参考ページ:GTM(Googleタグマネージャー)とは?導入するメリットと導入方法を解説
GTMとWEBサイトを連携
次にGTMとWEBサイトを連携します。GTMのアカウントを作成すると、その直後にWEBサイトに貼り付けるべき2種類のコードが表示されます。これをそれぞれ、
トラッキングIDでGTMと連携
最後にGA4のトラッキングIDを利用し、GA4とGTMを連携します。まずは、GTMの管理画面から「コンテナ」を選択してください。「ワークスペース」画面に遷移したら「新しいタグを追加」を押します。するとタグの設定画面になります。ここで、まずはタグの名前をつけてください。「Googleアナリティクス4」など、わかりやすい名称をつけます。

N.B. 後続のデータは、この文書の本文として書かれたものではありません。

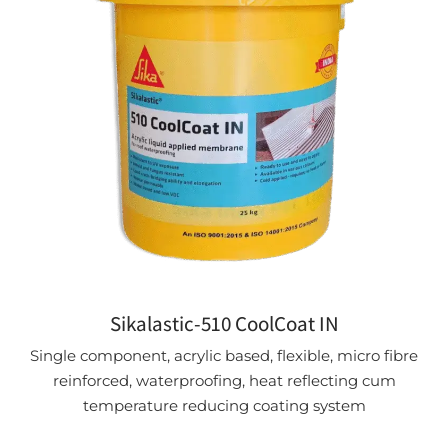
Sikalastic-510 CoolCoat IN
Single component, acrylic based, flexible, micro fibre
reinforced, waterproofing, heat reflecting cum
temperature reducing coating system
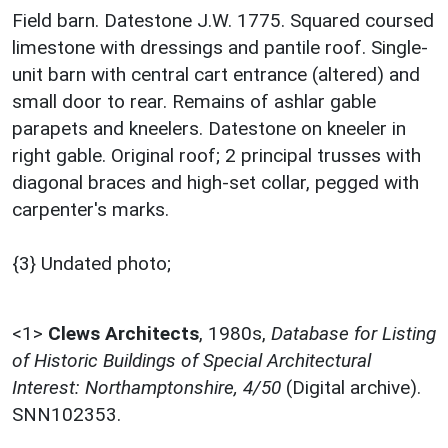
Field barn. Datestone J.W. 1775. Squared coursed
limestone with dressings and pantile roof. Single-
unit barn with central cart entrance (altered) and
small door to rear. Remains of ashlar gable
parapets and kneelers. Datestone on kneeler in
right gable. Original roof; 2 principal trusses with
diagonal braces and high-set collar, pegged with
carpenter's marks.
{3} Undated photo;
<1>
Clews Architects
,
1980s,
Database for Listing
of Historic Buildings of Special Architectural
Interest: Northamptonshire, 4/50
(Digital archive).
SNN102353.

そして、「タグタイプを選択して設定を開始」という箇所を押してください。すると画面右にパネルが開くので「Googleアナリティクス: GA4 設定」を選択します。さらに、新しいパネルが開いたら「測定ID」と書かれている箇所にGA4のトラッキングIDを入力します。これは「G-」で始まる英数字の文字列のことです。
トリガー設定をおこなう
トリガー設定の箇所を押すと「All Pages」が表示されます。これを選択してください。最後に画面右上の「保存」を押して完了となります。
正しく設定できているを確認する方法
トラッキングIDが正しく設定できたかどうかを確認するもっとも簡単な方法は、GA4のリアルタイムレポートを使うことです。そこで、ここではGA4管理画面で、リアルタイムレポートの確認方法についてお伝えします。
GA4の管理画面に入る
トラッキングIDを含むコードを設置したWEBサイトにまずはアクセスします。そして、その状態を保ったまま、GA4の管理画面にログインしてください。画面左メニューから統計のグラフマークがついた「レポート」というボタンを押します。すると画面左側に新しいパネルが開きます。そのパネル上部に「リアルタイム」というのがあります。このボタンを押してください。
レポートで確認する
「リアルタイムの概要」というページが開きます。すると「過去 30 分のアクティブ ユーザー数」や「過去 5 分間のアクティブ ユーザー数」という項目が表示されます。この箇所にユーザー数がカウントされているかどうかを確認してください。数値が表示されていれば、正しく設定できていることになります。
トラッキングできない場合の原因
ここでは、正しくトラッキングできない場合の原因と対処方法について解説します。トラッキングIDが正しく設置されているにもかかわらず、データが収集されないケースには、次の原因が考えられます。
ブラウザでデータ使用を無効にしている
「Google アナリティクス オプトアウト アドオン」というアドオンツールをブラウザにインストールしている場合、正しくトラッキングコードが設定されていても、データがGA4に反映されません。もし、これをインストールしている場合、一度、機能をオフにする必要があります。
GA4でIPアドレス除外設定をしている
GA4には特定のIPアドレスからのアクセスをデータに反映しないよう設定することができます。具体的にはデータストリームから「Googleタグ > タグ設定をおこなう」に入り「内部トラフィックの定義」に遷移します。その後、特定のIPアドレスを登録することで、そのIPアドレスからアクセスしたデータを除外できます。この設定をしている場合は、一時的に機能をオフにしてください。
よくある質問(Q&A)
ここでは、トラッキングIDについてのよくある質問を取りあげ解説します。GA4関連のことは、設定や運用上、迷うことも多いと思うので、下記のQ&Aで疑問を解消してください。
Q:データーストリームとは何ですか?
Answer)GA4では、最上位の単位として「アカウント」があります。アカウントの中に、WEBサイト単位でプロバティがあり、さらにプロバティの中に複数のデータストリームがあります。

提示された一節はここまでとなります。